O que determina o fato delas serem superpoderosas é a associação direta com o “elemento químico X”- fruto do racional, do trabalho intelectual do homem, portanto da dissociação genética com a mulher. Os traços de feminilidade – já que não são adquiridos através de herança genética da mãe, mas que estão na essência das meninas - decorrem do açúcar, dos temperos e de tudo o que há de bom (representados na forma de corações, estrelinhas, florzinhas e etc., coloridos em tons pastéis).

Observe-se que toda a vida das meninas gira em torno do pai; em função de suas orientações e necessidades. Perguntamos : porque não uma mãe cientista, desempenhando o papel de DEUS, que é o que o pai representa quando cria as meninas?

Essa materialização do discurso ocorre de forma voluntária, ou não, e acaba por explicitar a tentativa de manutenção da ideologia de gênero dominante (interditos e exclusões às mulheres, associação essencialista da mulher à docilidade, aos cuidados, que inclui o preparo de alimentos – temperos, e etc).

O pai também as coloca na escola, que é uma das principais formas de difusão de ideologia.
Sendo a identidade a forma de se entender no contexto social, tanto no que se refere à igualdade, quanto à alteridade, a importância deste conceito está no fato de que é a partir dessa identificação que nos afirmamos enquanto sujeitos. Cada sujeito, contudo, carrega diversas identidades, dentre as quais a identidade de gênero que, pelo que vimos, é uma construção social, fruto das relações de poder e perpetuada, ou não, pelo discurso. Segundo MACHADO, para Teresa De Lauretis (1994) os meios de comunicação de massa, como o cinema, têm importante papel na construção da Identidade de Gênero, pois reforça, ou subverte, os padrões de comportamento masculino, ou feminino.

Diz MACHADO que, para Jean Claude Abric, representação é, “um conjunto organizado de opiniões, de atitudes, de crenças e de informações se referindo a um objeto ou uma situação. Ela é determinada, de uma só vez pelo sujeito ele mesmo (sua história, sua vida), pelo sistema social e ideológico no qual ele está inserido, e pela natureza das ligações que o sujeito mantém com o sistema social”.

Entendemos, portanto, que na construção das identidades do indivíduo, as representações têm fundamental papel, uma vez que irão influenciar (ao mesmo tempo, que serão influenciadas) na reprodução dos comportamentos e pensamentos inerentes às tais representações, ou seja na construção das identidades. Em outras palavras, no caso da construção da identidade de gênero feminina, uma pessoa do sexo feminino, por exemplo, reproduzirá os comportamentos e pensamentos, que ela entende serem apropriados para uma mulher. Ou, construindo uma identidade de gênero masculina, uma pessoa do sexo feminino reproduzirá os comportamentos e pensamentos, que ele entende serem apropriados para um homem.
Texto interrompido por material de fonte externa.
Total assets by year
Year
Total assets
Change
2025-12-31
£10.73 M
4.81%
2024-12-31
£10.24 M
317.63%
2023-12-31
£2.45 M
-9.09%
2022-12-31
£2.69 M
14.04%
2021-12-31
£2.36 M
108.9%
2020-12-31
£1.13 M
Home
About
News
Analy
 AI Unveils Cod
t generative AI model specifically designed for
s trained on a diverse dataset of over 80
As tecnologias de gênero, dentre elas o cinema, influenciam na construção das representações e portanto das identidades. Isto se evidencia no alto consumo dos produtos com a marca das "Meninas Superpoderosas".

A mídia de um modo geral tem se ocupado em destacar nas personagens as novas imagens associadas à mulher – dentre elas de poder, força, coragem - o que ocorre no filme, contudo não tem abdicado de manter a associação dessas mulheres com o que tem sido considerado ao longo dos anos próprio, “essencial” do feminino. É importante verificar a contradição que há já no título; Meninas (dengosas, birrentas, sensíveis) X Superpoderosas (fortes, decididas, corajosas). Note-se que o fato de serem dengosas, birrentas e sensíveis não pode ser associado ao fato de serem crianças, pois meninos não são comumente assim representados pela mídia.
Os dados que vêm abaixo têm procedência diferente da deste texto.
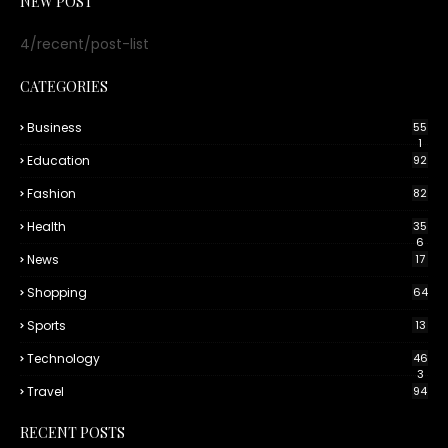
NEW POST
4/recent/post-list
CATEGORIES
Business
55
1
Education
92
Fashion
82
Health
35
6
News
17
Shopping
64
Sports
13
Technology
46
3
Travel
94
RECENT POSTS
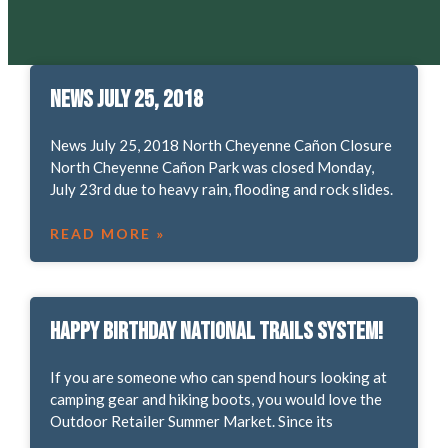
News July 25, 2018
News July 25, 2018 North Cheyenne Cañon Closure
North Cheyenne Cañon Park was closed Monday,
July 23rd due to heavy rain, flooding and rock slides.
READ MORE »
Happy Birthday National Trails System!
If you are someone who can spend hours looking at
camping gear and hiking boots, you would love the
Outdoor Retailer Summer Market. Since its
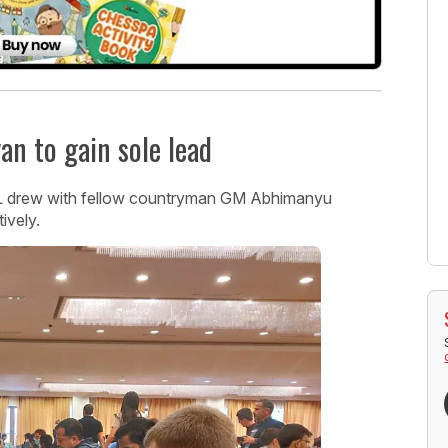
n to gain sole lead
L drew with fellow countryman GM Abhimanyu
ively.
Durante a trama a fraqueza fica evidenciada quando elas expressam atitudes tidas como femininas (nada dá certo) e a fortaleza quando expressam comportamentos tipicamente masculinos (tudo dá certo).

Note-se ainda que a primeira reação das meninas (a reação “natural”) é sempre de medo e insegurança; a virada de mesa vem quando Florzinha põe a super inteligência para funcionar e consequentemente, as outras, põem os superpoderes para funcionar também ( todos os “super” adquiridos a partir do "elemento X").

Ainda segundo MACHADO, de acordo com a definição de Abric, “o núcleo central é o elemento fundamental da representação, por que é ele que determina, de uma só vez, a significação e a organização da representação”. O autor também afirma que ele é “o elemento mais estável da representação, aquele que resiste mais à transformação”...Uma representação é suscetível de evoluir e de se transformar superficialmente por uma mudança de sentido ou da natureza dos seus elementos periféricos”.

Desta forma concluímos que embora a forma de representar a mulher no filme “As Meninas Superpoderosas” em princípio denote a idéia de que elas representam o alcance do ideal de igualdade de direitos entre mulheres e homens, nas entrelinhas percebemos a manutenção do centro do discurso ideológico dominante de gênero, que mantém associadas às mulheres características de temperamento socialmente desvalorizadas, e aos homens as características que são socialmente valorizadas, o que vem a influenciar na manutenção da hierarquização social, com base na diferença sexual.
BIBLIOGRAFIA
LOURO, Guacira Lopes. A emergência do gênero. In: ______.Gênero, sexualidade e educação: uma perspectiva pós-estruturalista. Petrópolis, RJ: Vozes, 1997,p.14-36.

PEDROSA, Cleide Emília. Análise crítica do discurso: uma proposta para análise crítica da linguagem. 2004.

MACHADO, Liliane Maria Macedo. À margem do elemento X: desconstruindo os (super) poderes das meninas.Brasília, DF: Em Tempo de Histórias, n°. 7, 2003.

8 comentários:

  1. O nome da autora da segunda referência é Cleide Emília Pedrosa.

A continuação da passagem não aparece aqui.